2009-12-14

Management Credo

In 2007, I completed an MBA through Santa Clara University’s Executive Program. The experience was excellent—rigorous, practical, and flexible enough to fit alongside a full-time job shipping Photoshop and rebuilding my house.

The "You've Been Called Away" Letter
One of the most influential parts of the program was the leadership curriculum taught by Dean Barry Posner, co-author of The Leadership Challenge. His module ran throughout the 17-month program and included an assignment called the “You’ve Been Called Away” letter: writing to your organization as if you were gone for an extended, undefined period. The point wasn’t tactical instructions, but enduring values—guidance people could use to ask, “What would Andrew do?” in your absence.

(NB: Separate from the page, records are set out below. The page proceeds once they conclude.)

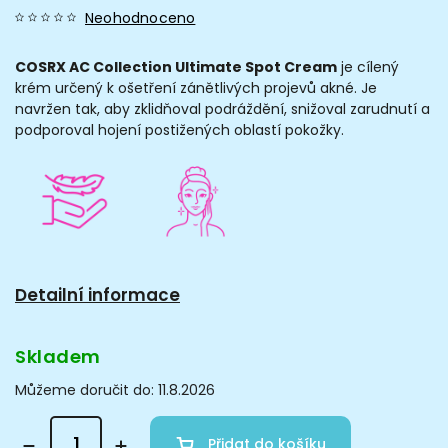
Neohodnoceno
COSRX AC Collection Ultimate Spot Cream
je cílený
krém určený k ošetření zánětlivých projevů akné. Je
navržen tak, aby zklidňoval podráždění, snižoval zarudnutí a
podporoval hojení postižených oblastí pokožky.
Detailní informace
Skladem
Můžeme doručit do:
11.8.2026
Přidat do košíku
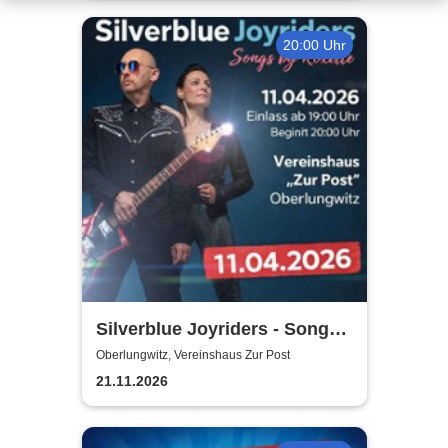
20:00 Uhr
Silverblue Joyriders - Songs
by Roxette
Oberlungwitz, Vereinshaus Zur Post
21.11.2026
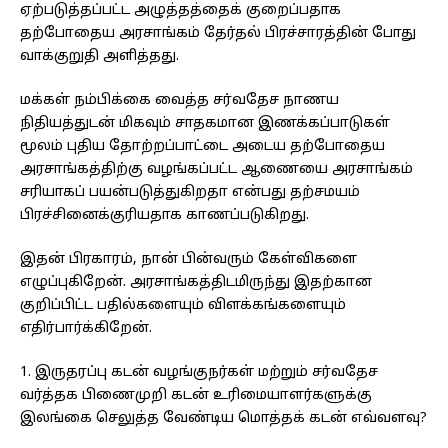
ஏற்படுத்தப்பட்ட அழுத்தத்தைக் குறைப்பதாக
தற்போதைய அரசாங்கம் தேர்தல் பிரச்சாரத்தின் போது
வாக்குறுதி அளித்தது.
மக்கள் நம்பிக்கை வைத்த சர்வதேச நாணய
நிதியத்துடன் மிகவும் சாதகமான இணக்கப்பாடுகள்
மூலம் புதிய தோற்றப்பாட்டை அடைய தற்போதைய
அரசாங்கத்திற்கு வழங்கப்பட்ட ஆணையை அரசாங்கம்
சரியாகப் பயன்படுத்துகிறதா என்பது தற்சமயம்
பிரச்சினைக்குரியதாக காணப்படுகிறது.
இதன் பிரகாரம், நான் பின்வரும் கேள்விகளை
எழுப்புகிறேன். அரசாங்கத்திடமிருந்து இதற்கான
குறிப்பிட்ட பதில்களையும் விளக்கங்களையும்
எதிர்பார்க்கிறேன்.
1. இருதரப்பு கடன் வழங்குநர்கள் மற்றும் சர்வதேச
வர்த்தக பிணைமுறி கடன் உரிமையாளர்களுக்கு
இலங்கை செலுத்த வேண்டிய மொத்தக் கடன் எவ்வளவு?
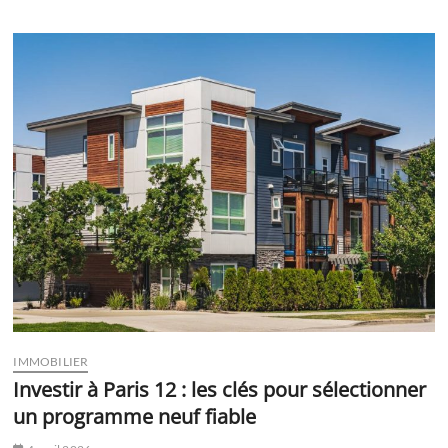
IMMOBILIER
Investir à Paris 12 : les clés pour sélectionner
un programme neuf fiable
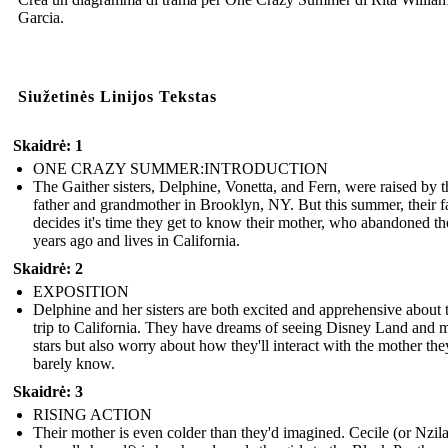
Garcia.
Siužetinės Linijos Tekstas
Skaidrė: 1
ONE CRAZY SUMMER:INTRODUCTION
The Gaither sisters, Delphine, Vonetta, and Fern, were raised by t
father and grandmother in Brooklyn, NY. But this summer, their f
decides it's time they get to know their mother, who abandoned t
years ago and lives in California.
Skaidrė: 2
EXPOSITION
Delphine and her sisters are both excited and apprehensive about t
trip to California. They have dreams of seeing Disney Land and 
stars but also worry about how they'll interact with the mother the
barely know.
Skaidrė: 3
RISING ACTION
Their mother is even colder than they'd imagined. Cecile (or Nzila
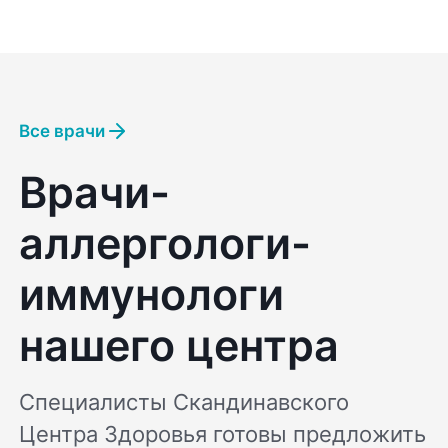
Все врачи
Врачи-
аллергологи-
иммунологи
нашего центра
Специалисты Скандинавского
Центра Здоровья готовы предложить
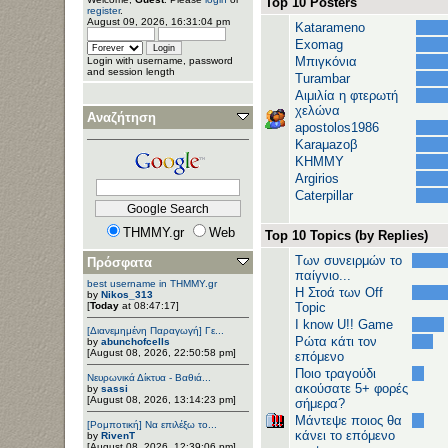
Top 10 Posters
register
.
August 09, 2026, 16:31:04 pm
Katarameno
Exomag
Μπιγκόνια
Login with username, password
and session length
Turambar
Αιμιλία η φτερωτή
χελώνα
Αναζήτηση
apostolos1986
Karaμazoβ
ΚΗΜΜΥ
Argirios
Caterpillar
THMMY.gr
Web
Top 10 Topics (by Replies)
Των συνειρμών το
Πρόσφατα
παίγνιο...
best username in THMMY.gr
H Στοά των Off
by
Nikos_313
[
Today
at 08:47:17]
Topic
I know U!! Game
[Διανεμημένη Παραγωγή] Γε...
Ρώτα κάτι τον
by
abunchofcells
[August 08, 2026, 22:50:58 pm]
επόμενο
Ποιο τραγούδι
Νευρωνικά Δίκτυα - Βαθιά...
ακούσατε 5+ φορές
by
sassi
[August 08, 2026, 13:14:23 pm]
σήμερα?
Μάντεψε ποιος θα
[Ρομποτική] Να επιλέξω το...
κάνει το επόμενο
by
RivenT
[August 08, 2026, 12:39:06 pm]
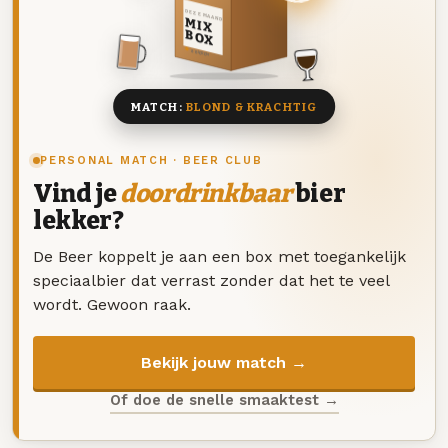
DEZE MAAND
MIX
BOX
8 BIEREN
MATCH:
BLOND & KRACHTIG
PERSONAL MATCH · BEER CLUB
Vind je
doordrinkbaar
bier
lekker?
De Beer koppelt je aan een box met toegankelijk
speciaalbier dat verrast zonder dat het te veel
wordt. Gewoon raak.
Bekijk jouw match →
Of doe de snelle smaaktest →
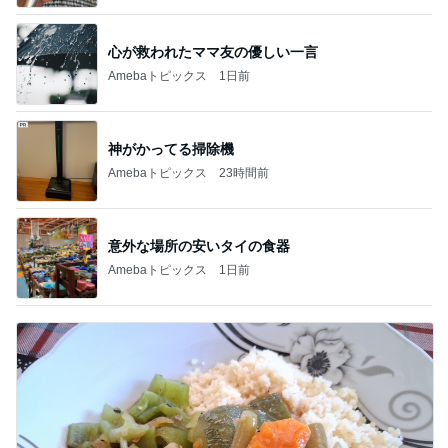
心が救われたママ友の優しい一言
Amebaトピックス
1日前
神がかってる掃除機
Amebaトピックス
23時間前
意外な場所の安いタイの食器
Amebaトピックス
1日前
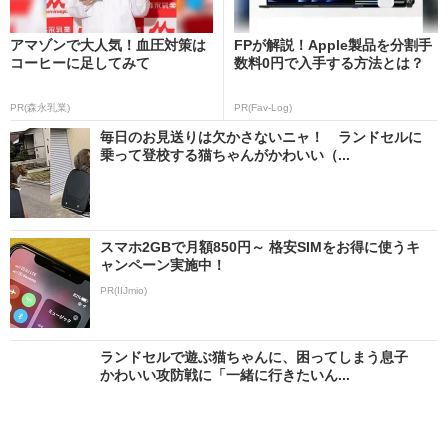
アマゾンで大人気！血圧対策は
FPが解説！Apple製品を分割手
コーヒーに足してみて
数料0円で入手する方法とは？
PR(森永乳業)
PR(Fav-Log)
毎日のお見送りは欠かさないニャ！ ランドセルに
乗って登校する猫ちゃんがかわいい（...
スマホ2GBで月額850円～ 格安SIMをお得に使うキ
ャンペーン実施中！
PR(IIJmio)
ランドセルで遊ぶ猫ちゃんに、困ってしまう息子
かわいい攻防戦に「一緒に行きたいん...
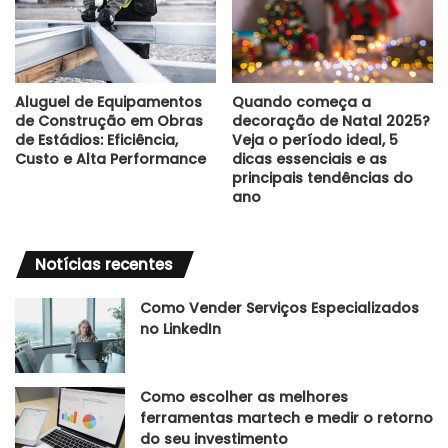
Aluguel de Equipamentos
Quando começa a
de Construção em Obras
decoração de Natal 2025?
de Estádios: Eficiência,
Veja o período ideal, 5
Custo e Alta Performance
dicas essenciais e as
principais tendências do
ano
Notícias recentes
Como Vender Serviços Especializados
no LinkedIn
Como escolher as melhores
ferramentas martech e medir o retorno
do seu investimento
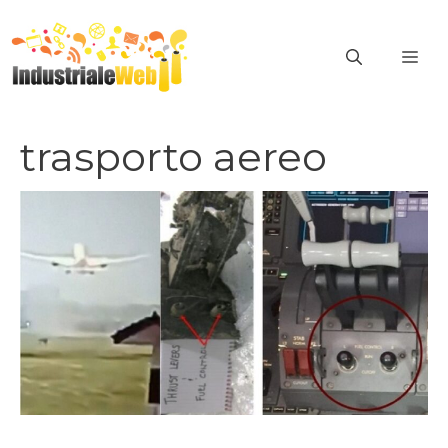
Vai
al
ME
contenuto
trasporto aereo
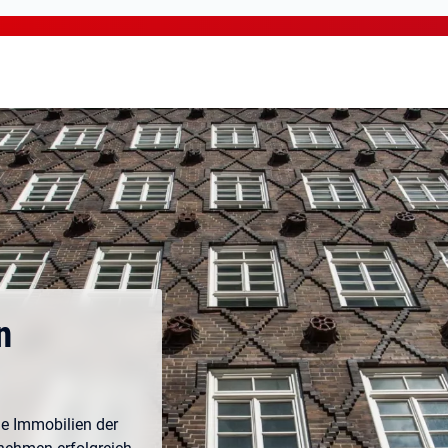
n
ie Immobilien der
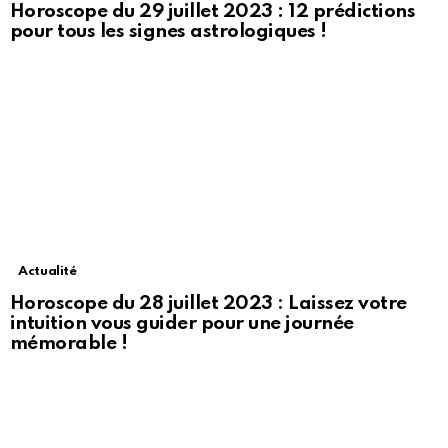
Horoscope du 29 juillet 2023 : 12 prédictions
pour tous les signes astrologiques !
Actualité
Horoscope du 28 juillet 2023 : Laissez votre
intuition vous guider pour une journée
mémorable !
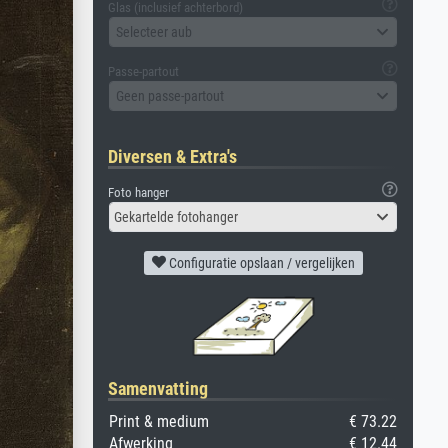
Glas (inclusief achterbord)
Selecteer aub
Passe-partout
Geen passe-partout
Diversen & Extra's
Foto hanger
Gekartelde fotohanger
Configuratie opslaan / vergelijken
Samenvatting
Print & medium
€ 73.22
Afwerking
€ 12.44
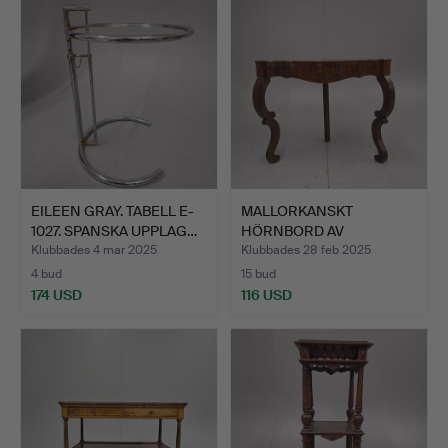
EILEEN GRAY. TABELL E-
MALLORKANSKT
1027. SPANSKA UPPLAG…
HÖRNBORD AV
VALNÖTSTRÄ, 1700-…
Klubbades 4 mar 2025
Klubbades 28 feb 2025
4 bud
15 bud
174 USD
116 USD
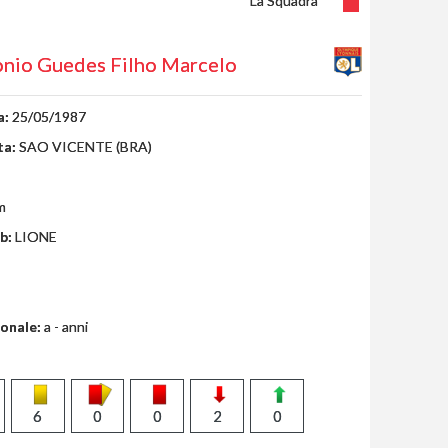
La Squadra
nio Guedes Filho Marcelo
a:
25/05/1987
ta:
SAO VICENTE (BRA)
m
b:
LIONE
ionale:
a - anni
6
0
0
2
0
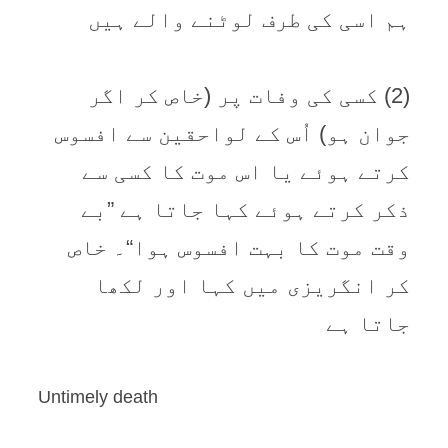
ہم اسی کی طرف لوٹنے والے ہیں
(2) کسی کی وفات پر (خاص کر اگر
جوان ہو) اُس کے لواحقین سے افسوس
کرتے ہوئے یا اس موت کا کسی سے
ذکر کرتے ہوئے کہا جاتا ہے ”بے
وقت موت کا بہت افسوس ہوا“۔ خاص
کر انگریزی میں کہا اور لکھا
جاتا ہے
Untimely death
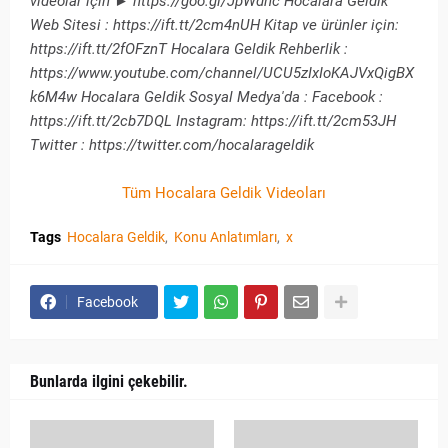
videolar için ► https://goo.gl/JpWdhc Hocalara Geldik
Web Sitesi : https://ift.tt/2cm4nUH Kitap ve ürünler için:
https://ift.tt/2fOFznT Hocalara Geldik Rehberlik :
https://www.youtube.com/channel/UCU5zIxIoKAJVxQigBX
k6M4w Hocalara Geldik Sosyal Medya'da : Facebook :
https://ift.tt/2cb7DQL Instagram: https://ift.tt/2cm53JH
Twitter : https://twitter.com/hocalarageldik
Tüm Hocalara Geldik Videoları
Tags
Hocalara Geldik
Konu Anlatımları
x
Facebook
Bunlarda ilgini çekebilir.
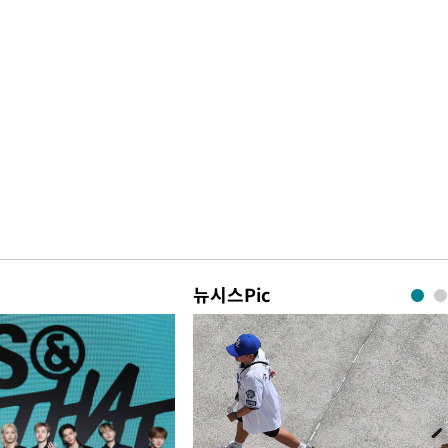
뉴시스Pic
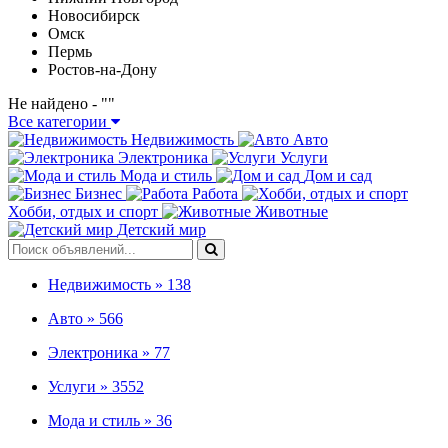
Новосибирск
Омск
Пермь
Ростов-на-Дону
Не найдено - "
"
Все категории
Недвижимость
Авто
Электроника
Услуги
Мода и стиль
Дом и сад
Бизнес
Работа
Хобби, отдых и спорт
Животные
Детский мир
Недвижимость »
138
Авто »
566
Электроника »
77
Услуги »
3552
Мода и стиль »
36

The "Expectations of a Manager" List
That idea paired naturally with something I’d done for years: writing explicit expectations for my direct reports. Early in my career at Adobe, my director Tracey Stewart shared her own “Expectations” lists—clear, practical rules like renegotiate deadlines early or bring problems with proposed solutions. One lesson from Tracey that stuck with me: it’s better for people to be positively challenged than bored by work they’ve already become an expert in.

What’s your management philosophy?
I believe every manager should be able to answer this clearly—especially when the CEO asks in a short elevator ride. It’s not about slogans, but about how you make decisions, how you show up under pressure, and what principles guide your behavior as a leader.

I later refined those expectations, and Adobe HR eventually adapted them into a generic version for new managers.

Management Credo
Combining Posner’s long-horizon values, Stewart’s concrete expectations, and this philosophy question led me to what I call my Management Credo: a concise expression of how I lead. It captures my beliefs about leadership, the standards I hold myself and others to, and the principles I’d want people to use to “channel” me when I’m not in the room.

ANDREW COVEN'S MANAGEMENT PHILOSOPHY

Quality first.

Quality is top priority: Quality of life and quality of product. Quality > schedule > features.

To teach is to lead.

Leadership is expected at every level. Share, coach, teach, train, and mentor.

Be the teacher everyone loved but gave really hard tests.

Strive for effective, accountable outcomes for yourself, our colleagues, and our partners. Keep the bar high.

We are ethnographers, forensic scientists, and detectives.

Observe our customers and provide solutions that are elegant, thorough, and reusable.

Leave it better than you found it.

Document complexities; re-factor spaghetti; clarify obscurities; clean up after yourself. It is good for our code, and the planet.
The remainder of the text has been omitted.